スペルファイアとは



 1994年にTSRが発売した、AD&Dを背景にしたコレクタブル・トレーディング・カード・ゲーム。MAGICに比べるとはるかに安っぽい紙に、ルールブック・各種サプリ・モジュール・小説などを飾った数々の美麗な絵が印刷されている(経費削減のために書き下ろしていないとも言うな)。110枚単位で売っているスターターがFirstEditionからForthEdition、追加セットが12種発売されたが、1997年発売予定のFiends & Incantationsは永遠に予定まま闇に消えた。

ブースター全12種は以下のとおり

 はっきり言ってゲームとしてはいまいちだと思ってた。
 実際のところ欠点の多いゲームだった。コストという概念がないため、弱いカードを入れる理由は全くなく、完全上位互換の強いカードを投入すればいい。マジックに比べると、ルールが甘く(だいぶましになったけど)、解釈のしかたによって、結果が変わることも少なくない。それでも、AD&Dを背景にもち、ラリー=エルモアやクライド=コールドウェルといったイラストレーターによる美麗な絵に魅せられてプレイを続けていた(元ネタ知ってると楽しさ倍増だし)。
 ある日から複数でプレイするようになって、状況は一変する。いたストや桃鉄やカルドセプトを2人でやっても面白くないように、これは2人でやるゲームではなかったということに気づいたというわけだ。2人がそれぞれ自分のやりたいことをやるDeckを組むと、全くかみ合わず、一方的な展開でゲームが終わってしまうことが多いが、複数(4人がベストかな)でプレイすると、出る杭は打たれる理論によって、トッププレイヤーは集中攻撃を浴び、2人プレイのときは崩されなかったような防御もいとも簡単に破られてしまったりする(その裏返しとして、他の全プレイヤーからの集中砲火を浴びながら、粘りきって勝利したときの満足感は格別である)。また、2人プレイのときは、あのカードに対処するにはこのカード、という具合に外せないカードというのがどうしても出てしまうが、マルチならそういうカードを多少減らして、自分なりのDeckを組みやすい。また、同じカードが重なる可能性が高くなるため、(別記するRule of the Cosmosによって)人気カードほどプレイできなくなる可能性が高くなり、強いカードを投入すれば強いDeckになるというわけではなくなる。そこでのメタゲームの読みあいも熱い。
 それに、1Deckに同一カードは一枚という制限のため、MAGICほどお金をつぎこまなくてもいいというのも大きなメリットだった。もう本国でも(というか日本にはまったく存在してないと思うけど)売っている店は少なくなっているようだけど、かといってプレミアがついているというわけではなく(と思ったら高くなってる場所が多い?)、今が最後の買い時かも。身近で4人以上プレイヤーが集められる方は是非試してみては?まとめて買えば送料も割安になるし。僕も欲しい・・・・けど、今は身近にプレイヤーがいないしな。

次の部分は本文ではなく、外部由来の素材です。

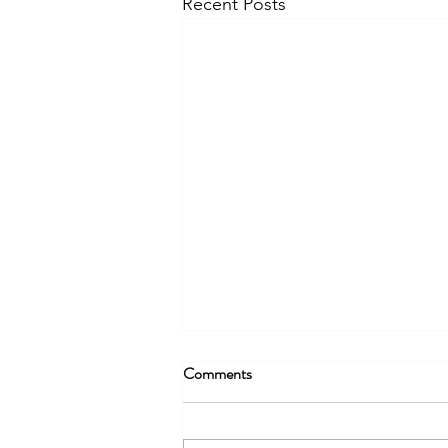
Recent Posts
Being More Than Radio – Part 2
Comments
Content creation should not only
be thought of in regard to where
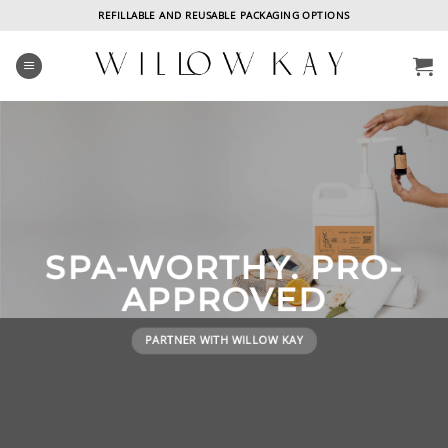
Skip
REFILLABLE AND REUSABLE PACKAGING OPTIONS
to
content
SPA-WORTHY. PRO-
APPROVED
E
PARTNER WITH WILLOW KAY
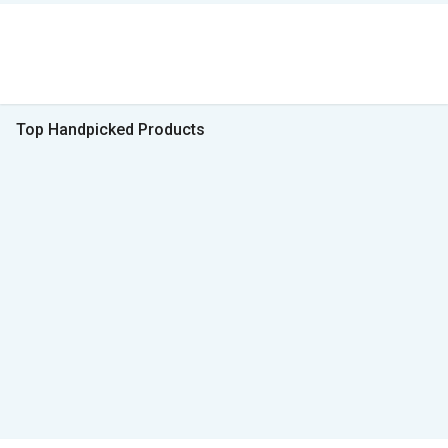
Top Handpicked Products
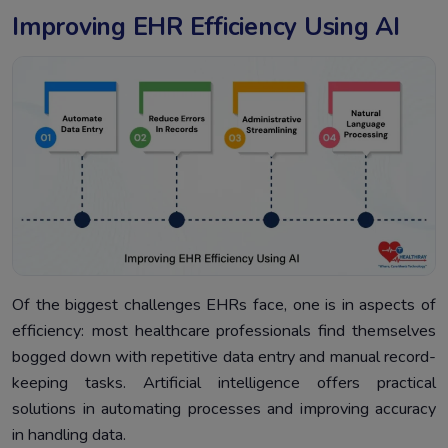
Improving EHR Efficiency Using AI
Of the biggest challenges EHRs face, one is in aspects of
efficiency: most healthcare professionals find themselves
bogged down with repetitive data entry and manual record-
keeping tasks. Artificial intelligence offers practical
solutions in automating processes and improving accuracy
in handling data.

 ところで、スペルファイアを語る上で欠かせないことのうちのひとつがChaseカードと称される、Very Rareなカードたちである。各ブースターの通常カードは100枚で構成されているが、それとは別にナンバリングされたチェイスカードが25枚存在する。これらのカードは絵ではなく写真が使われているのだが、これがTSR渾身の撮り下ろし。どこでどう間違ったのか、笑えるカードが多く、デザインチームの悪ノリぶりが窺える。NIGHTSTALKERSにいたっては、全カード実写という暴挙をなしとげている。もちろん、VeryRareなだけあって強力なカードも多いですよ。